Communication standards: Required advance notice before credit weight changes
Version control for credit tables: Internal discipline around managing credit-to-action mappings as the product evolves
10. Go-to-Market Alignment
PLG vs. SLG fit: Free/trial credits support PLG self-serve; committed spend pools support sales-led enterprise deals — the same credit system can power both
Sales compensation: How sales reps are compensated on credit packages vs. seat licenses (avoid misaligned incentives)
Channel/partner credits: How credits are allocated when a partner or reseller is involved
Customer success triggers: Low credit balance as a CS intervention signal for expansion conversations
Conclusion
Pricing is always a bet on the future. With credit-based pricing, you are betting that value — not seats, not tokens, not time — is the right organizing principle for the AI era.
That bet is increasingly looking like the right one. But as this post has made clear, credit-based pricing is not a model you can bolt on after the fact. It is a design discipline. The ten choices outlined here — from unit design to go-to-market alignment — are interdependent. A weak credit unit poisons everything downstream. A strong one compounds value at every layer.
The good news: you do not have to get all ten choices right on day one. Start with the foundation. Build a rigorous value model at action-level granularity. Pair it with a cost model that accounts for the token and compute realities of agentic AI. Find your lowest common denominator credit unit. Get that right, and the remaining choices become progressively easier — and more forgiving.
The uncomfortable truth for many B2B SaaS executives is that most of your current pricing decisions were made for a world that no longer exists. Per-seat pricing made sense when software was a passive tool and value scaled with headcount. In an agentic world, your product takes actions, consumes resources, and delivers outcomes that vary enormously in value. Charging a flat seat fee for that is like charging by the restaurant visit regardless of what you order. It leaves money on the table and erodes the value signal that your best customers are sending you.
Credit-based pricing restores that signal. Done well, it lets you monetize heterogeneous value across a growing portfolio of agents and actions. It gives buyers transparency and control. It gives sellers margin protection and a natural expansion motion. It creates the conditions for NRR to compound — not erode — as AI capability scales.
The executives who will be best positioned in 2027 are not those who adopted AI the fastest. They are those who figured out how to price it correctly. Pricing shapes behavior — for buyers, for sales teams, for product teams, and for the market narratives that attract or repel enterprise customers at scale. Get the pricing architecture wrong and the best AI product in the world will underperform. Get it right and you build a durable competitive advantage that is genuinely hard to copy.
Three questions worth sitting with before your next pricing review:
Does your current pricing model capture even 30% of the value your AI agents are delivering? If you are on per-seat, almost certainly not.
Could a buyer today predict their credit spend for next quarter? If the answer is no, you have a trust and expansion problem waiting to surface.

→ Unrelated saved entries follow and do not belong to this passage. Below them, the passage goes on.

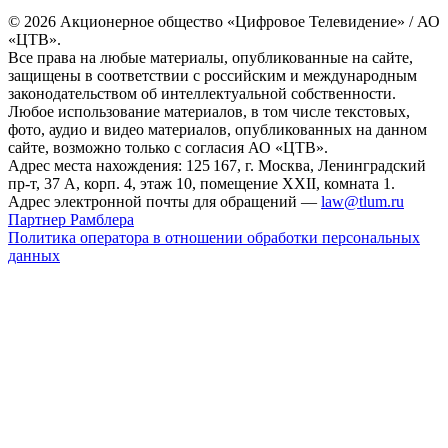
© 2026 Акционерное общество «Цифровое Телевидение» / АО
«ЦТВ».
Все права на любые материалы, опубликованные на сайте,
защищены в соответствии с российским и международным
законодательством об интеллектуальной собственности.
Любое использование материалов, в том числе текстовых,
фото, аудио и видео материалов, опубликованных на данном
сайте, возможно только с согласия АО «ЦТВ».
Адрес места нахождения: 125 167, г. Москва, Ленинградский
пр-т, 37 А, корп. 4, этаж 10, помещение XXII, комната 1.
Адрес электронной почты для обращений —
law@tlum.ru
Партнер Рамблера
Политика оператора в отношении обработки персональных
данных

Is your credit unit designed around value — or did you inherit it from your infrastructure vendor’s API pricing? There is a meaningful difference, and buyers are starting to notice.
Credit-based pricing is not the answer to every question. But for companies running multi-agent platforms, supporting diverse use cases, and facing real compute cost pressure, it is rapidly becoming the most coherent answer available. The design choices are knowable. The frameworks exist. What is needed now is the discipline to make them deliberately — and the courage to leave per-seat pricing behind before the market forces your hand.